Posted by Andy Bell

I am currently planning a trip.
A biggy.
My first journey to the mother country in at least a decade and a half with stops on the way back to the US and NZ.
Frankly, after putting some kind of schedule together that meets my demands, my family’s needs and my friend’s desires, not to mention the EPL’s fixture list (Go Swans) I am supremely knackered.
It’s a complex jigsaw of airlines, trains and jet-lag compensation.
But.
But, but, but it is an exciting thing to be sure.
There are old places to go, memories to be jogged and, most importantly, splendid people to be embraced.
I fancy it will make me realise for once and for all that the place where I was brought up is not the place that I now belong to.
We migrants/blow-ins often struggle to know exactly where we sit in the order of things.
It’s a challenge & a half.
I feel at a great disadvantage sometimes by dint of the fact that I spent not a single minute in Australia as a child.
So much of what makes my friends in Melbourne & elsewhere what they are is deeply rooted in the Australian childhood experience, particularly for my cohort of late Baby Boomers.
The beach, the bush, the Holden and “there’s cricket on the radio”.
Can’t change the things you can’t change.
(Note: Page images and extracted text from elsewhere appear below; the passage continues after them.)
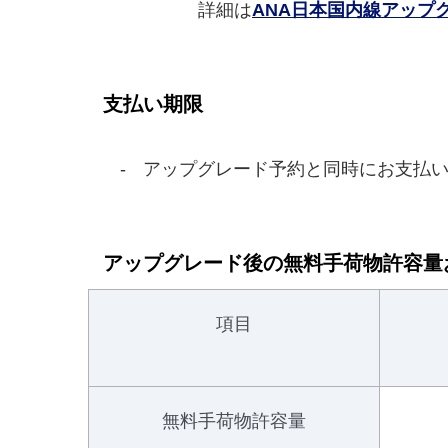
詳細は
ANA日本国内線アップ
支払い期限
アップグレード予約と同時にお支払い
アップグレード後の無料手荷物許容量
項目
無料手荷物許容量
But when I return “up north” in September I expect to have my Australian-ness confirmed.
I have lived here two-thirds of my adult life, if you count 18 as the start of adulthood.
So, in language, outlook & much else I will appear to those people to be visited in the UK as familiar, but different.
But these are things that should not be over thought or analysed or blogged about.
Truth is, good people are good people wherever they are.